Discussion in 'Options' started by msd87, Nov 3, 2011.

  1. msd87


    How does one measure the decay of an options time value? Not real knowledgable on the Greeks, I'm thinking that may be the answer... Anyways, I've been writing weekly covered calls OTM letting them expire (if underlying moves ITM, roll it to next weekly). I'm trying to calculate whether it might be more beneficial to buy back the option tomorrow (it's is relatively worthless compared to what I sold it for) & then sell the next weekly capturing additional weekend time value, if that exists? Any input is appreciated.
  2. ASE1245


    Compare Theta.
  3. Have you backtested either strategy for the past 12 years?

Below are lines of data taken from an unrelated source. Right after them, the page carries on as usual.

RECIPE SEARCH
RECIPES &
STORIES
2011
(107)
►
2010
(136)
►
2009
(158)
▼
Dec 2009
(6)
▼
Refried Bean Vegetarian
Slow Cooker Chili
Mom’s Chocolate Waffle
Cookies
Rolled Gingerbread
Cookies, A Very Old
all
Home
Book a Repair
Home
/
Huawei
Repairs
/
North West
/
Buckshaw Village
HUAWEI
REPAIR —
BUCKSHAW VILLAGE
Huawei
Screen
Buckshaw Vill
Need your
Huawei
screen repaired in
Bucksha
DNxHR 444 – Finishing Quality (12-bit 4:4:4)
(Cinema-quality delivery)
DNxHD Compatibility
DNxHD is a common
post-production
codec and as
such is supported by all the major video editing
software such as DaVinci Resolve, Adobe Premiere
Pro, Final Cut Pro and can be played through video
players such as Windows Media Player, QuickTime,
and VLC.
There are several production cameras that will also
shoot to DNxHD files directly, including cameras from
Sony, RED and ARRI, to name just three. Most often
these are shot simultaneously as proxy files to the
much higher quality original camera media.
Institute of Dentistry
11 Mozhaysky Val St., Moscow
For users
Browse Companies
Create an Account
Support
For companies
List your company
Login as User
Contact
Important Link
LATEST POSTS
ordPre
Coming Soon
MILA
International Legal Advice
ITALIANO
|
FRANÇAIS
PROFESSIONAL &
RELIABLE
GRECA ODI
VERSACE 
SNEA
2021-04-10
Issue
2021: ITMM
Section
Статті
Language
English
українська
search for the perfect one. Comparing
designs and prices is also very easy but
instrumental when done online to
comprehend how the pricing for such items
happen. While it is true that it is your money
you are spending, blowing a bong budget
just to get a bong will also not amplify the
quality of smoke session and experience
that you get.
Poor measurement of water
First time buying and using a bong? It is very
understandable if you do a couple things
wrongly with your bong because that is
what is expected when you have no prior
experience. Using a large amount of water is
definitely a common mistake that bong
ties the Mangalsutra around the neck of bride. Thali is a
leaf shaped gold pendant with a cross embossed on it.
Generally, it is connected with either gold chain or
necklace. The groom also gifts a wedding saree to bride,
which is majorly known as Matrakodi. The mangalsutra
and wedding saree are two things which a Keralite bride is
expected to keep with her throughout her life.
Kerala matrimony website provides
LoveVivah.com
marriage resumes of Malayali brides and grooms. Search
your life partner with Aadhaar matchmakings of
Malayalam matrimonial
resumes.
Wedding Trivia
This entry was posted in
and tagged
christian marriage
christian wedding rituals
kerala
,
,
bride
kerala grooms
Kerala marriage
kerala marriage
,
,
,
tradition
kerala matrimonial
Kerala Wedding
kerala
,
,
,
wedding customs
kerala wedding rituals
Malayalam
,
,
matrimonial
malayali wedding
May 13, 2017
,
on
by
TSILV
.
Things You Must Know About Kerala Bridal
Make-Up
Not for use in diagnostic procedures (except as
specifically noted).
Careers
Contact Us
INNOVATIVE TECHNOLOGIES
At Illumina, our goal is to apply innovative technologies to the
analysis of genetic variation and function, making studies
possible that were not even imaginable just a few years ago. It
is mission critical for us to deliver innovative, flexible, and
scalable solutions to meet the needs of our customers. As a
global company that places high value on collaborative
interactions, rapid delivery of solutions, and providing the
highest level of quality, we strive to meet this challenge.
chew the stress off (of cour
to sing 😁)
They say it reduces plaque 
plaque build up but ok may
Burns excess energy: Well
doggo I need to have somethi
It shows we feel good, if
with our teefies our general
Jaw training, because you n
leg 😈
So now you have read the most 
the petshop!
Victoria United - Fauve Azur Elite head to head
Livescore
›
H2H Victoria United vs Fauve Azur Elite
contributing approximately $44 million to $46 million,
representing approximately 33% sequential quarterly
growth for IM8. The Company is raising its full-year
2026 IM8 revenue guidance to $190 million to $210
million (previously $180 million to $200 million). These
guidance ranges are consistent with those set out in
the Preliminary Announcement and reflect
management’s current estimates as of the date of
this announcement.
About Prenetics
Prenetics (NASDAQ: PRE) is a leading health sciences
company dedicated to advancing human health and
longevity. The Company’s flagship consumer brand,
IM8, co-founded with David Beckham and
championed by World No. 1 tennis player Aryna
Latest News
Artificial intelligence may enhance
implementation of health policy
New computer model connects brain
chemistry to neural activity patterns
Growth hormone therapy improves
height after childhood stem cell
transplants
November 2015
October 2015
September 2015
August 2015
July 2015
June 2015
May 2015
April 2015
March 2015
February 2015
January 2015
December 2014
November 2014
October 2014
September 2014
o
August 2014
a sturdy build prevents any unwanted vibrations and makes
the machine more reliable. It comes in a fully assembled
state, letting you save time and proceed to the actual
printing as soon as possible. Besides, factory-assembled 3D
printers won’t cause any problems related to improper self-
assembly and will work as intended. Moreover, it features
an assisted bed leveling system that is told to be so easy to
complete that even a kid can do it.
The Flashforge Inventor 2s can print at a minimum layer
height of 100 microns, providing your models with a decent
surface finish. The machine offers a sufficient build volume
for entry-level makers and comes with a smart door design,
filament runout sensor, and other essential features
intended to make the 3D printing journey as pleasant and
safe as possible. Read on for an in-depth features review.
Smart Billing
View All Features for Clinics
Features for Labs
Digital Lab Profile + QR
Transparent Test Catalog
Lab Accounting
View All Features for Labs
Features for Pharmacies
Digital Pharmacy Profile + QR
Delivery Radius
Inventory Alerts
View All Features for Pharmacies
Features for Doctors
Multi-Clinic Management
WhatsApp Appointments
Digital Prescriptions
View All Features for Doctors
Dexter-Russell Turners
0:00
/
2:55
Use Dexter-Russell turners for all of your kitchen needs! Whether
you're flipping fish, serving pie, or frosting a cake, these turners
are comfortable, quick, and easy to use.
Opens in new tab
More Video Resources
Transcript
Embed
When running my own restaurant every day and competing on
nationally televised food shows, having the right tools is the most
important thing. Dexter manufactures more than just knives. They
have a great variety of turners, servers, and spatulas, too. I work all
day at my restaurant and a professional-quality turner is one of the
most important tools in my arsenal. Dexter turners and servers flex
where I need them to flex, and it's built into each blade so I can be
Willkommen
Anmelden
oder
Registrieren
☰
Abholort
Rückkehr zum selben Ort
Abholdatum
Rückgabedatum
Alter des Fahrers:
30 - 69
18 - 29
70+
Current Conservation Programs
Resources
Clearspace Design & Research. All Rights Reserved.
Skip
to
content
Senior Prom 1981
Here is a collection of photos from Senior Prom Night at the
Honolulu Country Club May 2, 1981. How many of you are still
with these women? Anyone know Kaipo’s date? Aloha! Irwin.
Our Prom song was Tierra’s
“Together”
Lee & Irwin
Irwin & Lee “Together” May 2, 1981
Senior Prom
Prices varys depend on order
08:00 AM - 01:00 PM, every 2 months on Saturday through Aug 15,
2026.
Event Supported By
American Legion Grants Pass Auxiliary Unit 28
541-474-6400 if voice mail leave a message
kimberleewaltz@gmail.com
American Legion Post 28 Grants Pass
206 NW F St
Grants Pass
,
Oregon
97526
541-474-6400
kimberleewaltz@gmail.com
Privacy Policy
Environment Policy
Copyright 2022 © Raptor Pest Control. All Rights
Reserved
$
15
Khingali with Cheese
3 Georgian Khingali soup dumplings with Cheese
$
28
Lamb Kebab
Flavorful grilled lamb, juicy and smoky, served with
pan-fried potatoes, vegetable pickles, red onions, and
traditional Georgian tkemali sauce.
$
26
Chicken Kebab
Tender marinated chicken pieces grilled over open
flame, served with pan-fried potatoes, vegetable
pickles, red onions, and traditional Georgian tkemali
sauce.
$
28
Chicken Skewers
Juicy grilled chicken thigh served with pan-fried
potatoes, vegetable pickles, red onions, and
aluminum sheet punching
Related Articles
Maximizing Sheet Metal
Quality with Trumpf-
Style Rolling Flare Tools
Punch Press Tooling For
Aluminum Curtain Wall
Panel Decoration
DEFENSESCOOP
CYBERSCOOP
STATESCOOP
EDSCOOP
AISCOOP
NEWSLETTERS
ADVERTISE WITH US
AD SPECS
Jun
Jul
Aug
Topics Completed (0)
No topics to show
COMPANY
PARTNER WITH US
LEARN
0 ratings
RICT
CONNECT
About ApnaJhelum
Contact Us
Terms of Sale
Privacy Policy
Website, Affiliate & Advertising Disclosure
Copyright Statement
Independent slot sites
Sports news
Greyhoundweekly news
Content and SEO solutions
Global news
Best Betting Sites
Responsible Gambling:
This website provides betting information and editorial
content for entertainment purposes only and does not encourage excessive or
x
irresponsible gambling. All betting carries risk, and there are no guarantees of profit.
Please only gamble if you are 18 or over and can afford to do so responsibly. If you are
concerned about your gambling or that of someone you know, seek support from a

    Do you think that you get that weekend time value for free?

    You do realize that a covered call is an identical position to naked short a put? Shorting puts saves you the spread and commissions on the underlying. Shorting puts is not a good long term strategy.

    What do you do when the underlying goes way down?

    The options market is dominated by professional traders and you are trading against them. Trading options without knowing the Greeks and understanding option behavior can be very costly.
  4. sle


    No, it's not an idential position to a short put once you factor in your own financing and tax considerations. I am also pretty sure that shorting weekly upside puts would show a positive expectation, albeit with some pretty hefty drawdowns.
  5. Don't roll them, let them get called away and sell a put for the next month instead of a covered call. weekend time value is taken out friday.
  6. no different if your naked the stock.

    I sell puts and calls on IWM and SPY every month.

    I don't like selling options on one stock, better to be diversified with the ETFs instead.
  7. spindr0


    Assuming it's the same strike, compare the time premium per day for the respective options, taking into consideration the commission costs.
  8. msd87


    Have not backtested strategy for 12 years, don't want to wait that long to get involved (j/k I see you are talking about previous data).

    That is the reason I posted, was to try and figure out how the weekend time value is factored in, if at all & if its worth the buy back and commissions to capture it.

    I did know that they are in essence the same position, you have a liability of being long the stock in both strategies (short puts & covered call). I would rather own the stock outright tho (Dividends).

    I failed to mention that when I initially bought the stock I purchased some LEAP puts with it for downside protection, January 2013. So I decided why not try to sell & let expire some weekly calls to pay for the premium of the put. Should have it paid off by early 2012 @ current pace. I could let the stock get called, but want to maintain my long position since I am holding the 2013 puts.

    I think the biggest downside in this strategy is if the stock skyrockets in a single week, blowing through my call.. But as long as it doesn't run too far I can always catch back up to it via rolling out and up, sometimes costing additonal $.
  9. Jgills


    I have no issue with backtesting, but even if you did backtest the past 12 years, it wouldn't prepare you for, and would most likely mislead you because of the level of volatilty we have had for the past two-three months and what is expected for the next few.
  10. newwurldmn


    If the price is right, I would just roll the options. Weekly options are very finnicky and the prices change a lot.

    I don't know how good the street's models are for short dated options. At my firm, they were pretty terrible.